## ACTIVITY
I would like you to output every record below exactly, apart from the pictures.

[Records from a dataset]
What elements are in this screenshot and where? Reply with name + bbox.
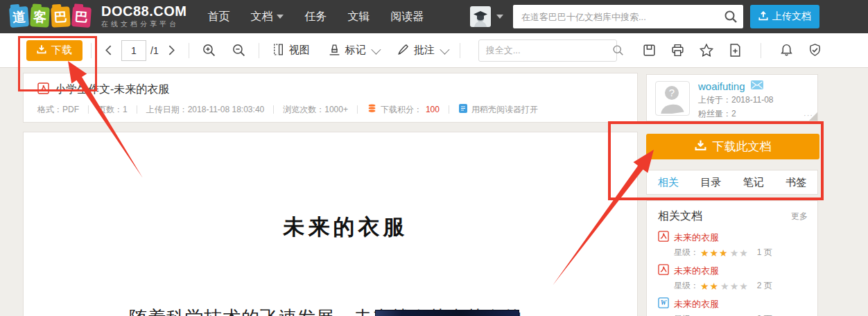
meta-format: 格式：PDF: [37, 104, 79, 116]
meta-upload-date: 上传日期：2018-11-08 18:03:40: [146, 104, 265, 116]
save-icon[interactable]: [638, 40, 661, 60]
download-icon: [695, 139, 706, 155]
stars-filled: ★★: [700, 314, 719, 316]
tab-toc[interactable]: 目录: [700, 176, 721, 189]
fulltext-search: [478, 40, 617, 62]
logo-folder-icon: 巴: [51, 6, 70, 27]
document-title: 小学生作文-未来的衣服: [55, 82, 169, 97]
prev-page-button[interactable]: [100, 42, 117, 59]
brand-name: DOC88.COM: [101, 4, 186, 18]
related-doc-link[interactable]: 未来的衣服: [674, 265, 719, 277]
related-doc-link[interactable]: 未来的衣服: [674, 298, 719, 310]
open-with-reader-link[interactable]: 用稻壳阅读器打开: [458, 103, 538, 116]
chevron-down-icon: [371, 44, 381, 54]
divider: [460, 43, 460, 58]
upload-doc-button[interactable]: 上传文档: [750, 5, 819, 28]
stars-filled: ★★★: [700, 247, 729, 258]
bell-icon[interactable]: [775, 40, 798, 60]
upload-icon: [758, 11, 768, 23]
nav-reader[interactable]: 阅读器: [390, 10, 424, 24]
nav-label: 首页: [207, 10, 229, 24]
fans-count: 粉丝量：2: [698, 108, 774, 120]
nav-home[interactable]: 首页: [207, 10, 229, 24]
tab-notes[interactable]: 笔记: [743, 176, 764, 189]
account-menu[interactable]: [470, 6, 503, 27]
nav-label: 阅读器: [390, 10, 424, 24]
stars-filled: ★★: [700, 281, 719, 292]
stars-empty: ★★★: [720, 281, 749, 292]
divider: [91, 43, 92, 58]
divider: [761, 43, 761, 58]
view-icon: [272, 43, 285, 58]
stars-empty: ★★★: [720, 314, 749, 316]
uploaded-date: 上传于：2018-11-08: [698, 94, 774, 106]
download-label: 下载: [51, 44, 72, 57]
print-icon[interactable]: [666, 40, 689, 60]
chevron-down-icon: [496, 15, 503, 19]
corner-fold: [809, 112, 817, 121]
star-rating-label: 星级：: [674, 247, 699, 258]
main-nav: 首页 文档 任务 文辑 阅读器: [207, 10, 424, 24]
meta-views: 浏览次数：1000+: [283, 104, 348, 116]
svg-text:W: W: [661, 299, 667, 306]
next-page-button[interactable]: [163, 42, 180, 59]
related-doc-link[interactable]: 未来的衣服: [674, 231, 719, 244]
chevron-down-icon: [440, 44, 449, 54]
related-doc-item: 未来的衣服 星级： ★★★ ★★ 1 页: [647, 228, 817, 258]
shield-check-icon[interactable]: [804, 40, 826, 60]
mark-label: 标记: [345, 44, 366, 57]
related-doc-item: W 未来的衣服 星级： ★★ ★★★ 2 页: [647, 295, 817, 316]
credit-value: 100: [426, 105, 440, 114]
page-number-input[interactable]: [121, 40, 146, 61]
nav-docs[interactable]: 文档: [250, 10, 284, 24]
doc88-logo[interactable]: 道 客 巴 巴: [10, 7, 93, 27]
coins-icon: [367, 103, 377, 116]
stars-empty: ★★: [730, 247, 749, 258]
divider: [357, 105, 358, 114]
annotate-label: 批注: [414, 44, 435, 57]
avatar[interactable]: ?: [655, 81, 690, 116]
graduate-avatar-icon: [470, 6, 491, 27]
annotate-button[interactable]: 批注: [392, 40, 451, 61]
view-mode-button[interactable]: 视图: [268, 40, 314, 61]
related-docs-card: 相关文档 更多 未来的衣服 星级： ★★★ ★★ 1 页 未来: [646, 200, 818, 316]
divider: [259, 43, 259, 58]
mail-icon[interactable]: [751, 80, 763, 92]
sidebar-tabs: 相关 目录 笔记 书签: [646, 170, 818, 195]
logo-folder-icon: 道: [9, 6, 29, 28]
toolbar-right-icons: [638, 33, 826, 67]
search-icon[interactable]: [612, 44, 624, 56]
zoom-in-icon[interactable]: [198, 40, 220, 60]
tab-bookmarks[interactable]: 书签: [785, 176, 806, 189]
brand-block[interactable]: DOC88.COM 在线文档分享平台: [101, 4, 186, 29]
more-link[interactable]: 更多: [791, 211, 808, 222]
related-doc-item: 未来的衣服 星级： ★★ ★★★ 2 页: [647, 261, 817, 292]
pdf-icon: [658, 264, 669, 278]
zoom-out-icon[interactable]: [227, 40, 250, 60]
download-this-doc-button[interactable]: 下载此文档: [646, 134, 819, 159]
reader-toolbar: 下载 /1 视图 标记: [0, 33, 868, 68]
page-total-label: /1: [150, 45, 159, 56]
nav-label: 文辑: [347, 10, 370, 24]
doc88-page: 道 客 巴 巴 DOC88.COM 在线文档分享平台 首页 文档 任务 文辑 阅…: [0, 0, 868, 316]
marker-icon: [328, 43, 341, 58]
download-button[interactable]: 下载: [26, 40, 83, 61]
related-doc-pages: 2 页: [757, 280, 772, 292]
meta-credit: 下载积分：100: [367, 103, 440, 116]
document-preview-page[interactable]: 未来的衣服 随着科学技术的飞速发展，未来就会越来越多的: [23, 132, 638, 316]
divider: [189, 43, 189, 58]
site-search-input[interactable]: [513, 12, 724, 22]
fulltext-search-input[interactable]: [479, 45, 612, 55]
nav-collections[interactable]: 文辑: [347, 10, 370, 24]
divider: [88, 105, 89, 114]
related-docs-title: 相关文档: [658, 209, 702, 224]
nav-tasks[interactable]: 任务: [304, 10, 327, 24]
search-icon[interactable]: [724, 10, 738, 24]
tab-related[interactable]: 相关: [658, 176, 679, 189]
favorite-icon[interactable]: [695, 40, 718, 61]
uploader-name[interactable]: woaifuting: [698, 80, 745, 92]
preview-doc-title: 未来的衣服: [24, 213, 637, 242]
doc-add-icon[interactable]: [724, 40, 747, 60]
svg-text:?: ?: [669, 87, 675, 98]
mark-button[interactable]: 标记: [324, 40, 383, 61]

## RESPONSE FOR THIS EXERCISE
What elements are in this screenshot and where? Reply with name + bbox.
meta-format: 格式：PDF: [37, 104, 79, 116]
meta-upload-date: 上传日期：2018-11-08 18:03:40: [146, 104, 265, 116]
save-icon[interactable]: [638, 40, 661, 60]
download-icon: [695, 139, 706, 155]
stars-filled: ★★: [700, 314, 719, 316]
tab-toc[interactable]: 目录: [700, 176, 721, 189]
fulltext-search: [478, 40, 617, 62]
logo-folder-icon: 巴: [51, 6, 70, 27]
document-title: 小学生作文-未来的衣服: [55, 82, 169, 97]
prev-page-button[interactable]: [100, 42, 117, 59]
brand-name: DOC88.COM: [101, 4, 186, 18]
related-doc-link[interactable]: 未来的衣服: [674, 265, 719, 277]
related-doc-link[interactable]: 未来的衣服: [674, 298, 719, 310]
open-with-reader-link[interactable]: 用稻壳阅读器打开: [458, 103, 538, 116]
chevron-down-icon: [371, 44, 381, 54]
divider: [460, 43, 460, 58]
upload-doc-button[interactable]: 上传文档: [750, 5, 819, 28]
stars-filled: ★★★: [700, 247, 729, 258]
bell-icon[interactable]: [775, 40, 798, 60]
upload-icon: [758, 11, 768, 23]
nav-reader[interactable]: 阅读器: [390, 10, 424, 24]
nav-label: 首页: [207, 10, 229, 24]
fans-count: 粉丝量：2: [698, 108, 774, 120]
nav-home[interactable]: 首页: [207, 10, 229, 24]
tab-notes[interactable]: 笔记: [743, 176, 764, 189]
account-menu[interactable]: [470, 6, 503, 27]
nav-label: 阅读器: [390, 10, 424, 24]
stars-filled: ★★: [700, 281, 719, 292]
stars-empty: ★★★: [720, 281, 749, 292]
divider: [91, 43, 92, 58]
divider: [761, 43, 761, 58]
view-icon: [272, 43, 285, 58]
stars-empty: ★★★: [720, 314, 749, 316]
uploaded-date: 上传于：2018-11-08: [698, 94, 774, 106]
download-label: 下载: [51, 44, 72, 57]
print-icon[interactable]: [666, 40, 689, 60]
chevron-down-icon: [496, 15, 503, 19]
corner-fold: [809, 112, 817, 121]
star-rating-label: 星级：: [674, 247, 699, 258]
main-nav: 首页 文档 任务 文辑 阅读器: [207, 10, 424, 24]
meta-views: 浏览次数：1000+: [283, 104, 348, 116]
svg-text:W: W: [661, 299, 667, 306]
next-page-button[interactable]: [163, 42, 180, 59]
related-doc-link[interactable]: 未来的衣服: [674, 231, 719, 244]
chevron-down-icon: [440, 44, 449, 54]
related-doc-item: 未来的衣服 星级： ★★★ ★★ 1 页: [647, 228, 817, 258]
shield-check-icon[interactable]: [804, 40, 826, 60]
mark-label: 标记: [345, 44, 366, 57]
related-doc-item: W 未来的衣服 星级： ★★ ★★★ 2 页: [647, 295, 817, 316]
credit-value: 100: [426, 105, 440, 114]
page-number-input[interactable]: [121, 40, 146, 61]
nav-docs[interactable]: 文档: [250, 10, 284, 24]
doc88-logo[interactable]: 道 客 巴 巴: [10, 7, 93, 27]
coins-icon: [367, 103, 377, 116]
stars-empty: ★★: [730, 247, 749, 258]
divider: [357, 105, 358, 114]
annotate-label: 批注: [414, 44, 435, 57]
avatar[interactable]: ?: [655, 81, 690, 116]
graduate-avatar-icon: [470, 6, 491, 27]
annotate-button[interactable]: 批注: [392, 40, 451, 61]
view-mode-button[interactable]: 视图: [268, 40, 314, 61]
related-docs-card: 相关文档 更多 未来的衣服 星级： ★★★ ★★ 1 页 未来: [646, 200, 818, 316]
divider: [259, 43, 259, 58]
mail-icon[interactable]: [751, 80, 763, 92]
sidebar-tabs: 相关 目录 笔记 书签: [646, 170, 818, 195]
logo-folder-icon: 道: [9, 6, 29, 28]
toolbar-right-icons: [638, 33, 826, 67]
search-icon[interactable]: [612, 44, 624, 56]
zoom-in-icon[interactable]: [198, 40, 220, 60]
tab-bookmarks[interactable]: 书签: [785, 176, 806, 189]
brand-block[interactable]: DOC88.COM 在线文档分享平台: [101, 4, 186, 29]
more-link[interactable]: 更多: [791, 211, 808, 222]
related-doc-item: 未来的衣服 星级： ★★ ★★★ 2 页: [647, 261, 817, 292]
pdf-icon: [658, 264, 669, 278]
zoom-out-icon[interactable]: [227, 40, 250, 60]
download-this-doc-button[interactable]: 下载此文档: [646, 134, 819, 159]
reader-toolbar: 下载 /1 视图 标记: [0, 33, 868, 68]
page-total-label: /1: [150, 45, 159, 56]
nav-label: 文辑: [347, 10, 370, 24]
doc88-page: 道 客 巴 巴 DOC88.COM 在线文档分享平台 首页 文档 任务 文辑 阅…: [0, 0, 868, 316]
marker-icon: [328, 43, 341, 58]
download-button[interactable]: 下载: [26, 40, 83, 61]
related-doc-pages: 2 页: [757, 280, 772, 292]
meta-credit: 下载积分：100: [367, 103, 440, 116]
document-preview-page[interactable]: 未来的衣服 随着科学技术的飞速发展，未来就会越来越多的: [23, 132, 638, 316]
divider: [189, 43, 189, 58]
site-search-input[interactable]: [513, 12, 724, 22]
fulltext-search-input[interactable]: [479, 45, 612, 55]
nav-collections[interactable]: 文辑: [347, 10, 370, 24]
divider: [88, 105, 89, 114]
related-docs-title: 相关文档: [658, 209, 702, 224]
nav-tasks[interactable]: 任务: [304, 10, 327, 24]
search-icon[interactable]: [724, 10, 738, 24]
tab-related[interactable]: 相关: [658, 176, 679, 189]
favorite-icon[interactable]: [695, 40, 718, 61]
uploader-name[interactable]: woaifuting: [698, 80, 745, 92]
preview-doc-title: 未来的衣服: [24, 213, 637, 242]
doc-add-icon[interactable]: [724, 40, 747, 60]
svg-text:?: ?: [669, 87, 675, 98]
mark-button[interactable]: 标记: [324, 40, 383, 61]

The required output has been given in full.